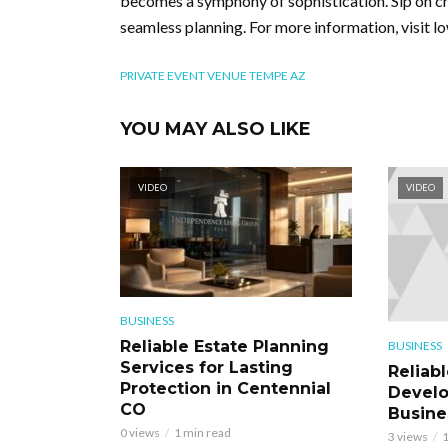
becomes a symphony of sophistication. Sip on cra
seamless planning. For more information, visit 
PRIVATE EVENT VENUE TEMPE AZ
YOU MAY ALSO LIKE
VIDEO
VIDEO
BUSINESS
Reliable Estate Planning
BUSINESS
Services for Lasting
Reliab
Protection in Centennial
Develo
CO
Busine
0 views
1 min read
3 views
1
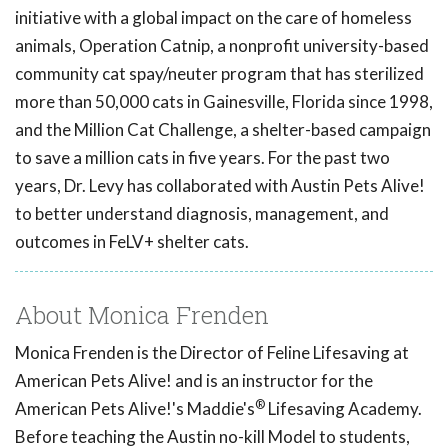
initiative with a global impact on the care of homeless
animals, Operation Catnip, a nonprofit university-based
community cat spay/neuter program that has sterilized
more than 50,000 cats in Gainesville, Florida since 1998,
and the Million Cat Challenge, a shelter-based campaign
to save a million cats in five years. For the past two
years, Dr. Levy has collaborated with Austin Pets Alive!
to better understand diagnosis, management, and
outcomes in FeLV+ shelter cats.
About Monica Frenden
Monica Frenden is the Director of Feline Lifesaving at
American Pets Alive! and is an instructor for the
®
American Pets Alive!'s Maddie's
Lifesaving Academy.
Before teaching the Austin no-kill Model to students,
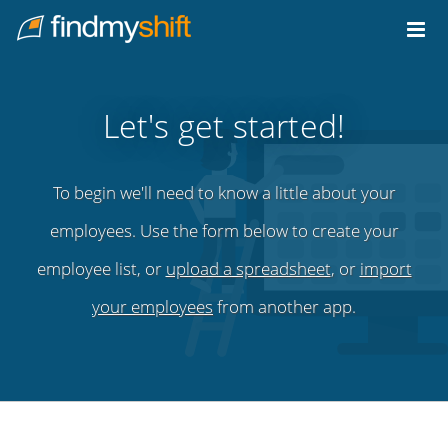
Do not click this link unless you are a web crawler.
Home
Let's get started!
To begin we'll need to know a little about your
employees. Use the form below to create your
employee list, or
upload a spreadsheet
, or
import
your employees
from another app.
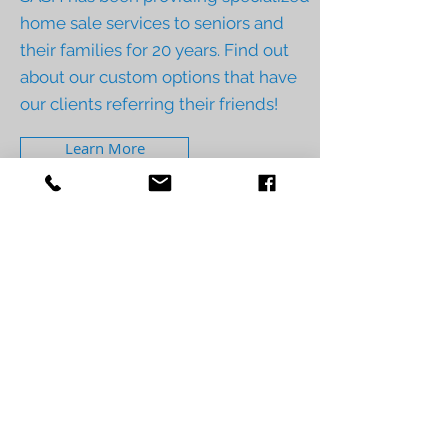
home sale services to seniors and
their families for 20 years. Find out
about our custom options that have
our clients referring their friends!
Learn More
Contact Us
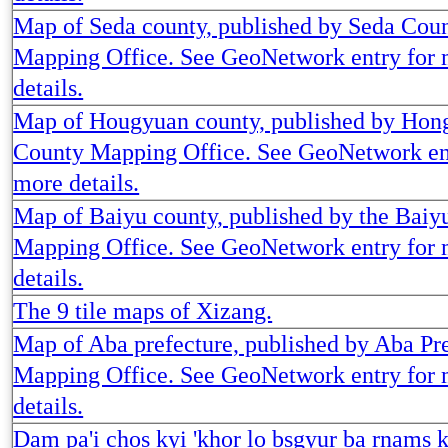
Map of Seda county, published by Seda Cou
Mapping Office. See GeoNetwork entry for
details.
Map of Hougyuan county, published by Hon
County Mapping Office. See GeoNetwork en
more details.
Map of Baiyu county, published by the Baiy
Mapping Office. See GeoNetwork entry for
details.
The 9 tile maps of Xizang.
Map of Aba prefecture, published by Aba Pr
Mapping Office. See GeoNetwork entry for
details.
Dam pa'i chos kyi 'khor lo bsgyur ba rnams 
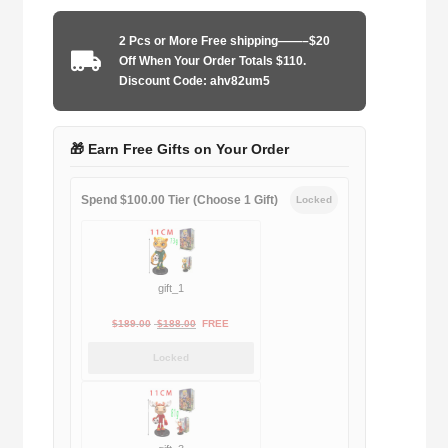
2025
third
2 Pcs or More Free shipping——–$20
away
Off When Your Order Totals $110.
player
Discount Code: ahv82um5
quantity
🎁 Earn Free Gifts on Your Order
Spend $100.00 Tier (Choose 1 Gift)
Locked
gift_1
Original
Current
$
189.00
$
188.00
FREE
price
price
Locked
was:
is:
$189.00.
$188.00.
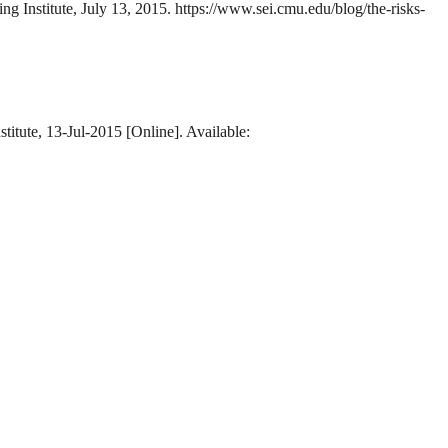
ng Institute, July 13, 2015. https://www.sei.cmu.edu/blog/the-risks-
titute, 13-Jul-2015 [Online]. Available:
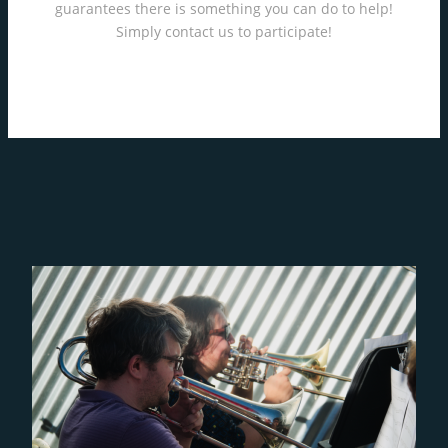
guarantees there is something you can do to help!
Simply contact us to participate!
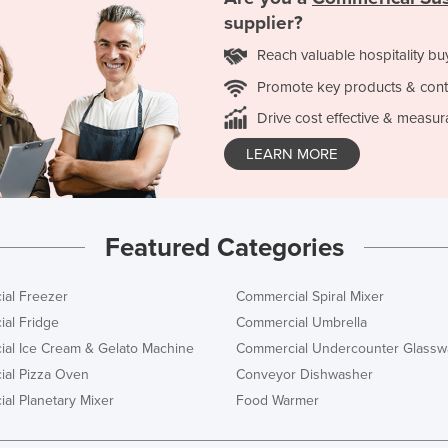
supplier?
Reach valuable hospitality bu
Promote key products & cont
Drive cost effective & measur
LEARN MORE
Featured Categories
al Freezer
Commercial Spiral Mixer
al Fridge
Commercial Umbrella
al Ice Cream & Gelato Machine
Commercial Undercounter Glassw
al Pizza Oven
Conveyor Dishwasher
al Planetary Mixer
Food Warmer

(Exercise requirements) Restate, word for word, each line from the one with "Simply contact us to participate!" to the end of the entries, both included, and keep every picture out.

(Exercise response)
Simply contact us to participate!
supplier?
Reach valuable hospitality bu
Promote key products & cont
Drive cost effective & measur
LEARN MORE
Featured Categories
al Freezer
Commercial Spiral Mixer
al Fridge
Commercial Umbrella
al Ice Cream & Gelato Machine
Commercial Undercounter Glassw
al Pizza Oven
Conveyor Dishwasher
al Planetary Mixer
Food Warmer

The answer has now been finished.